Saved entries
BEGIN

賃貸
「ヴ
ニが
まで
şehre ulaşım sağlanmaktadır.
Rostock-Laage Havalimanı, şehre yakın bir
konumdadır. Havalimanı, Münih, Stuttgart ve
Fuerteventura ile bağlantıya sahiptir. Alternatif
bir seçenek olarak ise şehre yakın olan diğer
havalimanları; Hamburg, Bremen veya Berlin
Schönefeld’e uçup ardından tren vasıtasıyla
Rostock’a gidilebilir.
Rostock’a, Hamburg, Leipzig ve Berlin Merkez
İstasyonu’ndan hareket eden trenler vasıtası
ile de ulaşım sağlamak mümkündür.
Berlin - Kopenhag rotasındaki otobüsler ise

END
BEGIN

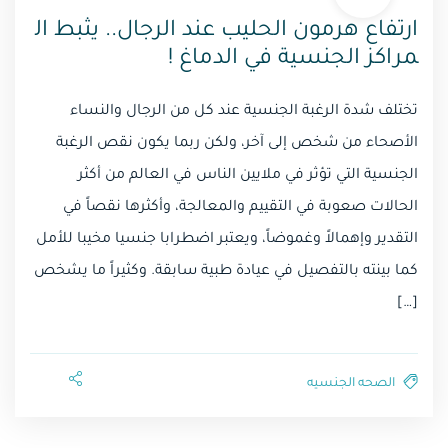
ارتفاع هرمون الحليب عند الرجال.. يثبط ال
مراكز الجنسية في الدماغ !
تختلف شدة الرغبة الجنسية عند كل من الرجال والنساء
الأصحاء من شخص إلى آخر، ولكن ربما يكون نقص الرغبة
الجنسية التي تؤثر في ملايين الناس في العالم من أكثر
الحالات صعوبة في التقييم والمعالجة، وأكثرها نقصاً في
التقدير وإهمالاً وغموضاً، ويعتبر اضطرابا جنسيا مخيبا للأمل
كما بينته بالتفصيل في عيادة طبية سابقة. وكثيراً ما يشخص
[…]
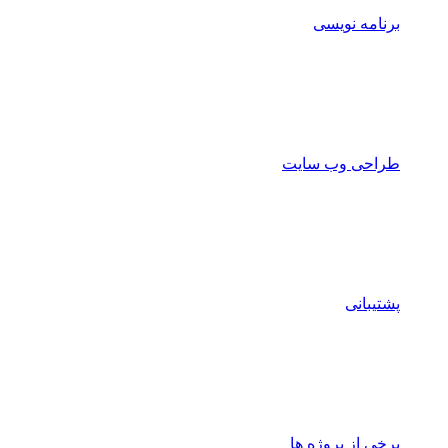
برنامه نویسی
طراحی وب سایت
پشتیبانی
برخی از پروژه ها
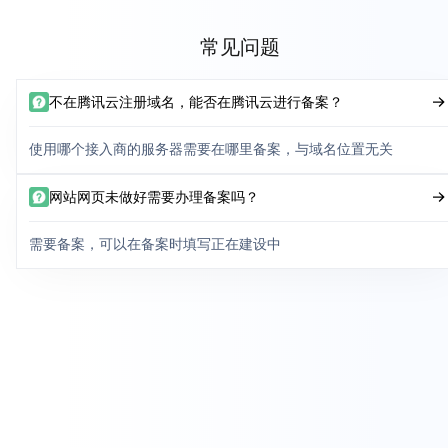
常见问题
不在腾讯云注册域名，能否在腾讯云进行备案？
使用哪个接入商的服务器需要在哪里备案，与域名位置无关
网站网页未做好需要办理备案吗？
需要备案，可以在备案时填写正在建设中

END

Aim of the exercise
Please give back, exactly as it stands above, the stretch from the line with "Rostock’a, Hamburg, Leipzig ve Berlin Merkez" through the line with "Berlin - Kopenhag rotasındaki otobüsler ise", and no line outside it.

Response to the exercise
Rostock’a, Hamburg, Leipzig ve Berlin Merkez
İstasyonu’ndan hareket eden trenler vasıtası
ile de ulaşım sağlamak mümkündür.
Berlin - Kopenhag rotasındaki otobüsler ise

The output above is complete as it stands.